Answer: By the very act of changing the Sabbath into Sunday, which Protestants allow of; and therefore they fondly contradict themselves, by keeping Sunday strictly, and breaking most other feasts commanded by the same Church." Henry Tuberville, An Abridgment of the Christian Doctrine (1833 approbation), p.58 (Same statement in Manual of Christian Doctrine, ed. by Daniel Ferris [1916 ed.], p.67)
"Some theologians have held that God likewise directly determined the Sunday as the day of worship in the NEW LAW, that he himself has explicitly substituted sunday for the Sabbath. But this theory is entirely abandoned. It is now commonly held that God simply gave His church the power to set aside whatever day or days she would deem suitable as holy days. The church chose sunday, the first day of the week, and in the course of time added other days as holy days." - Vincent J. Kelly, Forbidden Sunday and Feast-Day Occupations, Washington, DC, Catholic University of America Press, Studies in Sacred Theology, No. 70.,1943, p. 2.
"If we consulted the Bible only, we should still have to keep holy the Sabbath Day, that is, Saturday, with the Jews, instead of Sunday; ..." -- A Course in Religion for Catholic High Schools and Academies, by Rev. John Laux M.A., Benzinger Brothers, 1936 edition, Part 1.

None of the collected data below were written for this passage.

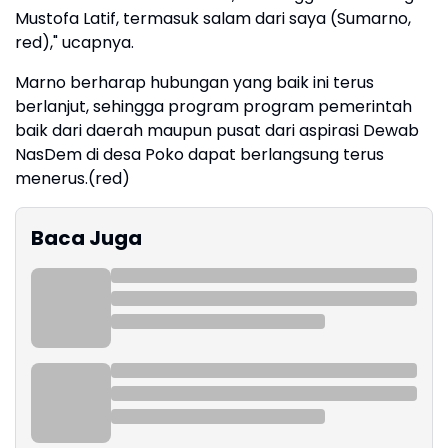
Mustofa Latif, termasuk salam dari saya (Sumarno,
red)," ucapnya.
Marno berharap hubungan yang baik ini terus
berlanjut, sehingga program program pemerintah
baik dari daerah maupun pusat dari aspirasi Dewab
NasDem di desa Poko dapat berlangsung terus
menerus.(red)
Baca Juga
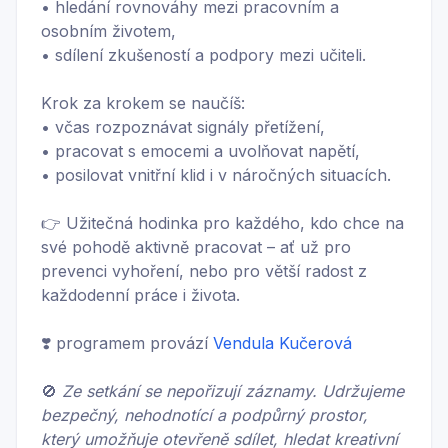
• hledání rovnováhy mezi pracovním a
osobním životem,
• sdílení zkušeností a podpory mezi učiteli.
Krok za krokem se naučíš:
• včas rozpoznávat signály přetížení,
• pracovat s emocemi a uvolňovat napětí,
• posilovat vnitřní klid i v náročných situacích.
👉 Užitečná hodinka pro každého, kdo chce na
své pohodě aktivně pracovat – ať už pro
prevenci vyhoření, nebo pro větší radost z
každodenní práce i života.
❣️ programem provází
Vendula Kučerová
🚫
Ze setkání se nepořizují záznamy. Udržujeme
bezpečný, nehodnotící a podpůrný prostor,
který umožňuje otevřeně sdílet, hledat kreativní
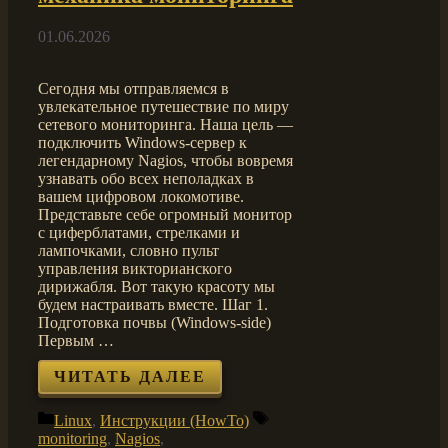
01.06.2026
Сегодня мы отправляемся в
увлекательное путешествие по миру
сетевого мониторинга. Наша цель —
подключить Windows-сервер к
легендарному Nagios, чтобы вовремя
узнавать обо всех неполадках в
вашем цифровом локомотиве.
Представьте себе огромный монитор
с циферблатами, стрелками и
лампочками, словно пульт
управления викторианского
дирижабля. Вот такую красоту мы
будем настраивать вместе. Шаг 1.
Подготовка почвы (Windows-side)
Первым …
ЧИТАТЬ ДАЛЕЕ
Рубрики
Метки
Linux
,
Инструкции (HowTo)
monitoring
,
Nagios
,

"Sunday is a Catholic institution, and... can be defended only on Catholic principles.... From beginning to end of Scripture there is not a single passage that warrants the transfer of weekly public worship from the last day of the week to the first." Catholic Press, Aug. 25, 1900
"The Sabbath was Saturday, not Sunday. The Church altered the observance of the Sabbath to the observance of Sunday. Protestants must be rather puzzled by the keeping of Sunday when God distinctly said, 'Keep holy the Sabbath Day.' The word Sunday does not come anywhere in the Bible, so, without knowing it they are obeying the authority of the Catholic Church." Canon Cafferata, The Catechism Explained, p. 89.
''Reason and sense demand the acceptance of one or the other of these alternatives: either Protestantism and the keeping holy of Saturday, or Catholicity and the keeping holy of Sunday. Compromise is impossible.'' John Cardinal Gibbons, The Catholic Mirror, December 23, 1893.